В доме Прозоровых холод, пустота, потёмки густеют. Наташа, хоть и красавица – животное. Солёный, хоть и симпатяга – убийца. Светлая девочка Ирина, солнышко и у Галины Боб, и у Юлии Хлыновой, без неврастении, пышущая здоровьем и чистотой идеальных мечтаний общая любимица, - постепенно гаснет, иссушается до черноты, бьётся в истерике, холодеет. От того, что «любви нет».

***

О чахотке.

Маша Прозорова – в поре расцвета. Но – кашляет. Не только от болезни умрёт, зачахнет от неразделённой любви. Быть может, мнимой, выдуманной. В определённый момент Маша Юлии Высоцкой появляется на сцене сильно подвыпившей.

Вершинин в спектакле откровенно карикатурен, не без самолюбования и самовлюблённости: прямой пробор, зализанные волосы, монокль, щегольские усики, грассирует. Похоже, он – пародия на провинциального Дон Жуана. И это – маскарад. Лицо глубоко страдающего, усталого несчастного человека спрятано под маской победительного гостя. Лицо приоткрывается, когда Вершинин Домогарова ведёт речь о дочерях. Он – любящий отец. Он сел на пол, бережно завёл большую юлу Ирины и начал говорить про тревогу и мучения совести. Вот его остановка, попытка исповеди. Неудачная. 

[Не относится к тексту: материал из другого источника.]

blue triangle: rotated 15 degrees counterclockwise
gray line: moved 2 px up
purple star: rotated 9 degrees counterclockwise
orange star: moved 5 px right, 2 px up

Как правило, режиссёры не видят в образе Вершинина героя психологического раздвоения, человека внутреннего конфликта, той самой расколотости, о которой в трилогии было заявлено Астровым. Такого героя [9] увидел Кончаловский и сыграл Домогаров. Вершинин – в рамках рисунка роли смешной и робкий, загорающийся и потухающий, вечно голодный и вечно убегающий, - и женщин заставляет страдать, губит их, делает жертвами, мотыльками, летящими в пламя. Внесценическая его жена – яркое доказательство. Но и сам – жертва «охоты за женщиной», сам сгорает в погоне за миражами, опустошается. Он – не захолустный банальный волокита. Он – домашний философ. Человек убегающий, которого некому выслушать. Например, как Вафля («заткни, фонтан»), или даже Гаев (этого, в приличной форме, правда, но тоже просят замолчать). Лжёт, предаёт, заискивает, жалуется – обнажает собственное бесчестие, бессилие. И мечтает о прекрасном будущем. Хочет стать равнодушным – и не может. «Равнодушны <…> или философы, или мелкие, эгоистические натуры. К последним должно отнестись отрицательно, а к первым положительно» [10]. Вершинин Домогарова – между этих крайностей. В финале Вершинин вдруг открывается осознающим очередной свой самообман, но не способным остановиться, отказаться от погони за вновь ускользнувшим образом той, которая поймёт его. Дуэль с самим собой здесь проиграна. От Маши убежать можно, от себя – нет. Выясняется это в сцене прощания: он – спиной к ней, словно бы хочет скорее освободиться. Всё маскирование рухнуло. Открылось лицо неприкаянного, снова обманувшегося человека. Судьба, дав надежду на блаженство, не даёт счастья, настоящей любви. Не было у Дон Жуана Донны Анны. 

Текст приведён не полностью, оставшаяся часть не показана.